> _PROBLEM REQUIREMENTS_
Copy exactly, beginning with the line holding "利用規約 (456, 1864)" and ending with the final line of the data beneath this task; copy nothing else, and leave out every picture.
<<<<
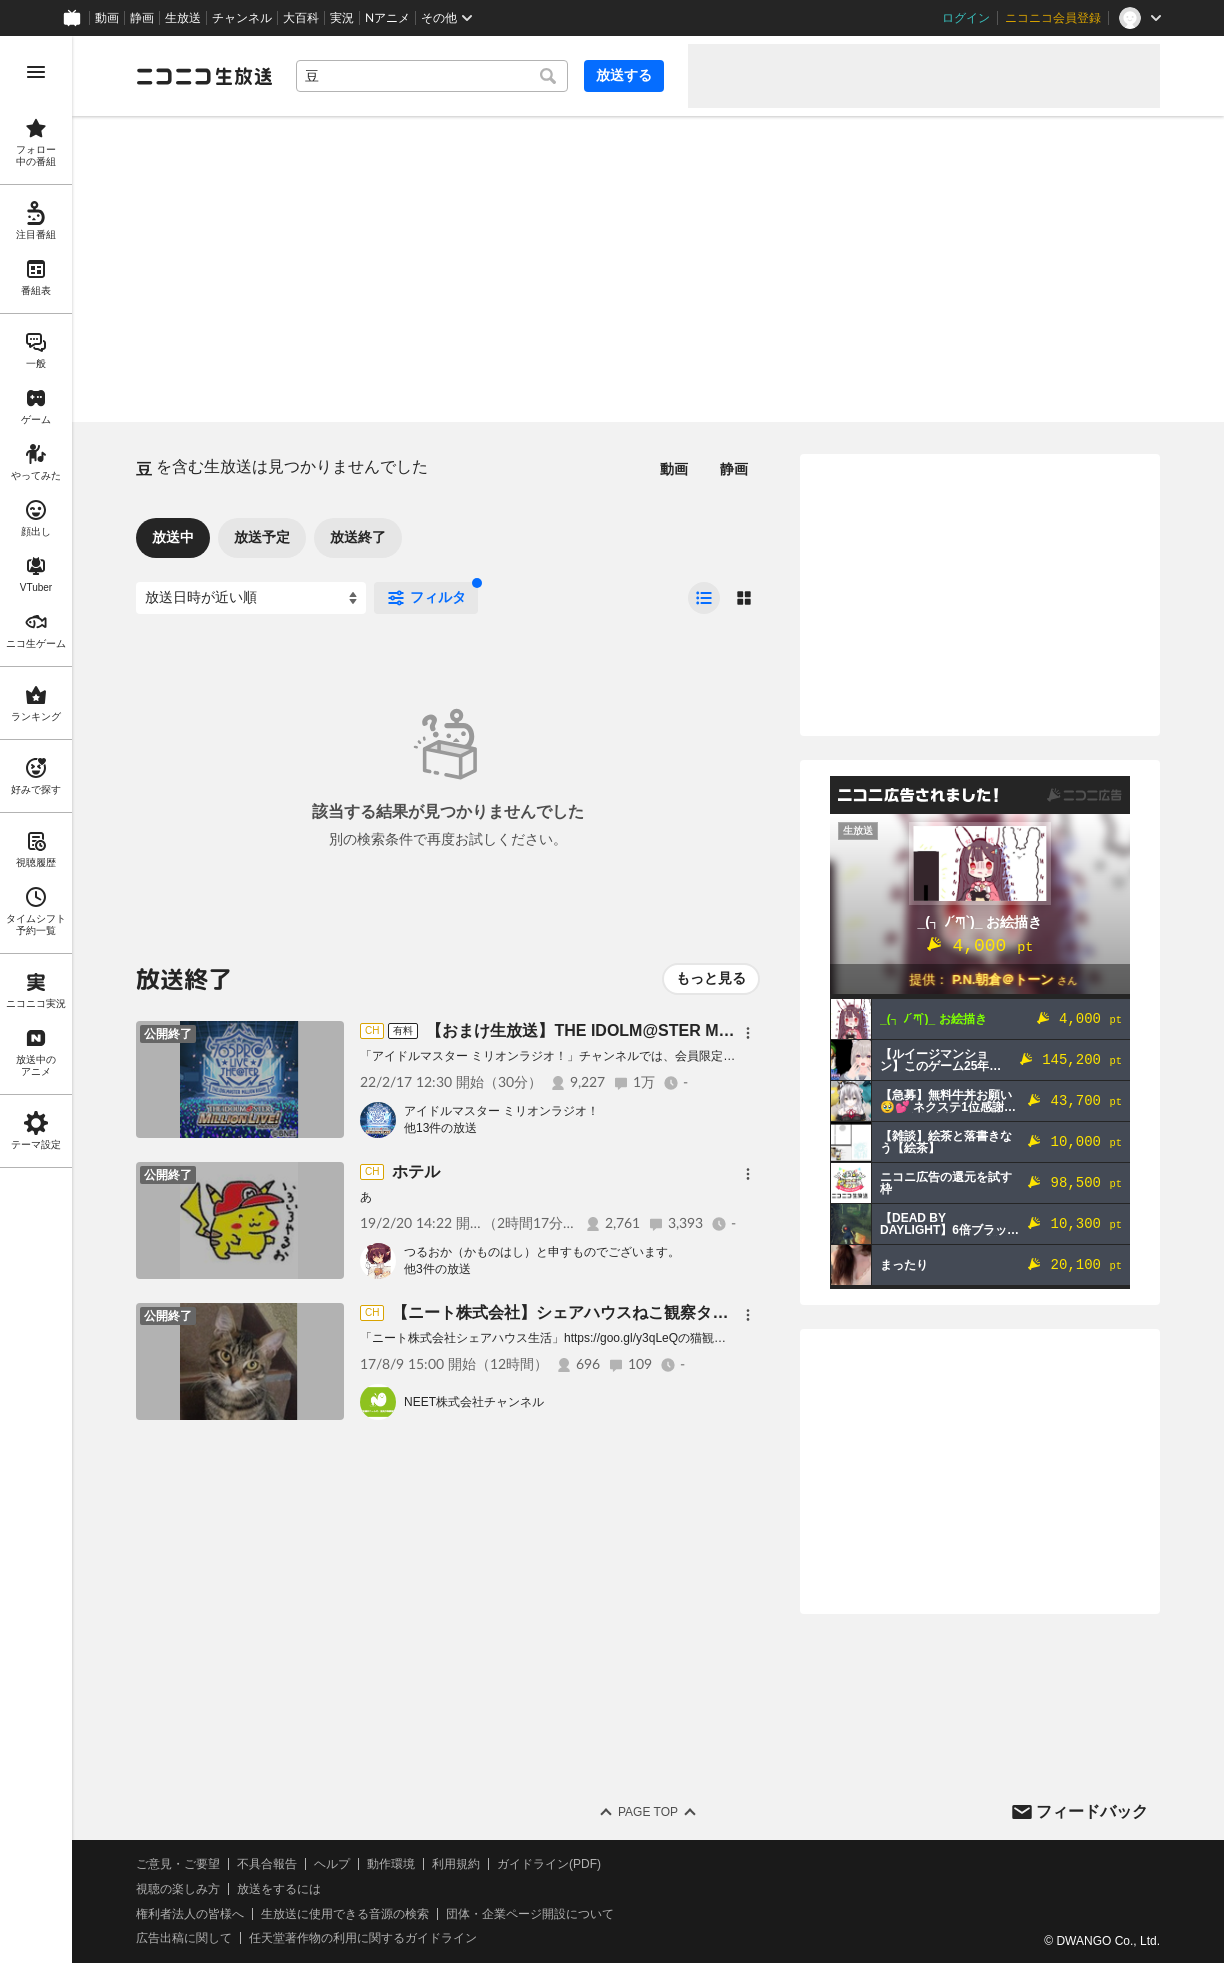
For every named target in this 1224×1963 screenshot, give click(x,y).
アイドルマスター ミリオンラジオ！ (501, 1111)
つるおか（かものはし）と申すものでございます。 (542, 1252)
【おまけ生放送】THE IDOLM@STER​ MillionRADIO (616, 1030)
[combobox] (432, 76)
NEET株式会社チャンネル (474, 1402)
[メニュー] (748, 1033)
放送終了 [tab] (358, 537)
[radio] (704, 598)
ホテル (416, 1171)
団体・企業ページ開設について (530, 1914)
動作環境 (391, 1864)
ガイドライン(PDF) (549, 1864)
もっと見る (711, 978)
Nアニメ (387, 18)
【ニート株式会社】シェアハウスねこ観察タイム (568, 1312)
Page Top (648, 1812)
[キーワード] (432, 76)
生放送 (183, 18)
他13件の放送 (440, 1128)
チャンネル (242, 18)
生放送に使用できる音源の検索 (345, 1914)
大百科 (301, 18)
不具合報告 (267, 1864)
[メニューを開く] (36, 72)
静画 (142, 18)
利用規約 (456, 1864)
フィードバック (1092, 1811)
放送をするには (279, 1889)
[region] (36, 999)
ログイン (966, 18)
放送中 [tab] (173, 537)
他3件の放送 (437, 1269)
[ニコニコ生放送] (204, 76)
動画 (107, 18)
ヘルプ (332, 1864)
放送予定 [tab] (262, 537)
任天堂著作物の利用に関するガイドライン (363, 1938)
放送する (624, 75)
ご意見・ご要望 (178, 1864)
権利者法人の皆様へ (190, 1914)
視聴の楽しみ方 (178, 1889)
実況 (342, 18)
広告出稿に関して (184, 1938)
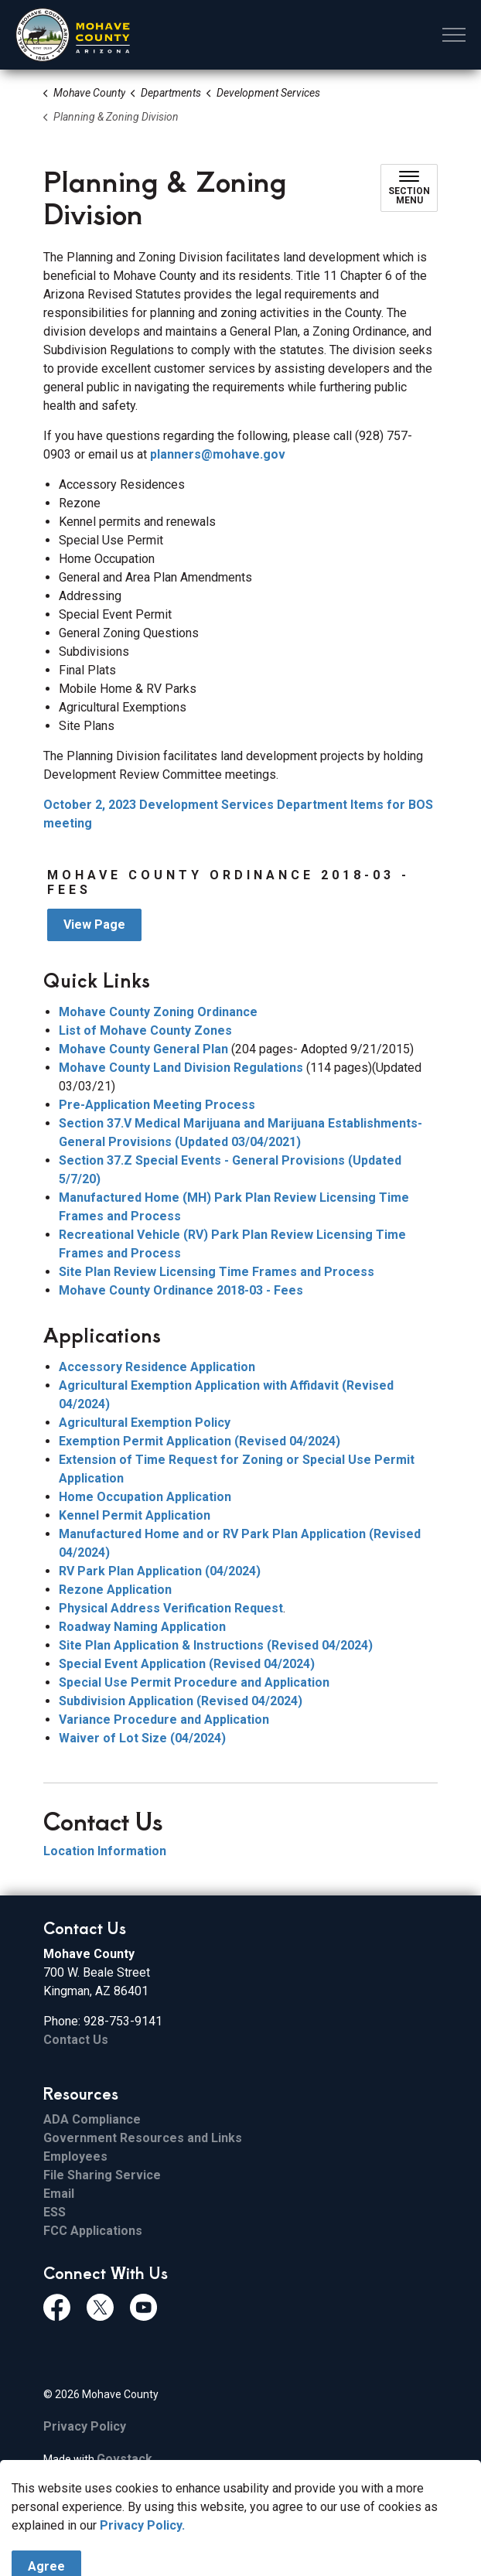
>>>>
> _SOLUTION TO THE EXERCISE_
利用規約 (456, 1864)
フィードバック (1092, 1811)
放送をするには (279, 1889)
[region] (36, 999)
ログイン (966, 18)
放送中 [tab] (173, 537)
他3件の放送 (437, 1269)
[ニコニコ生放送] (204, 76)
動画 (107, 18)
ヘルプ (332, 1864)
放送予定 [tab] (262, 537)
任天堂著作物の利用に関するガイドライン (363, 1938)
放送する (624, 75)
ご意見・ご要望 (178, 1864)
権利者法人の皆様へ (190, 1914)
視聴の楽しみ方 (178, 1889)
実況 (342, 18)
広告出稿に関して (184, 1938)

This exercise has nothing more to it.